===== DATASET ENTRIES =====
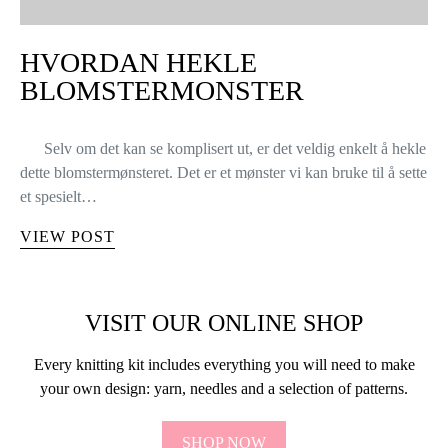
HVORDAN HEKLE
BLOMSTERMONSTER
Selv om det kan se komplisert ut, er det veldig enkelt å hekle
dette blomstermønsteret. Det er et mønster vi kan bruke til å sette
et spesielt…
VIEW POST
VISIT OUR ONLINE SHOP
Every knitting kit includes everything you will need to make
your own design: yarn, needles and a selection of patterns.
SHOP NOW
=====
===== DATASET ENTRIES =====
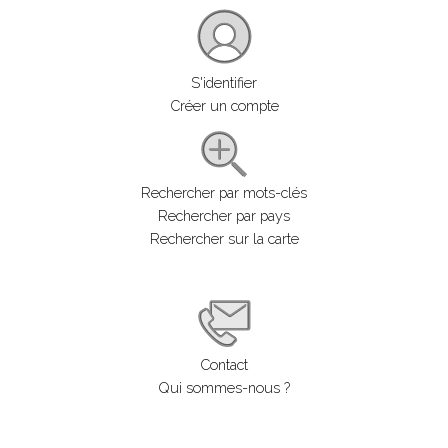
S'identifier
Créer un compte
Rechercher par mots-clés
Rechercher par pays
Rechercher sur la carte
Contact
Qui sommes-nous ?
=====
WORK ITEM: Could you repeat exactly the lines in the listing above from the one with "Créer un compte" down to the one with "Qui sommes-nous ?"? Include both of those lines.

EXERCISE RESULT:
Créer un compte
Rechercher par mots-clés
Rechercher par pays
Rechercher sur la carte
Contact
Qui sommes-nous ?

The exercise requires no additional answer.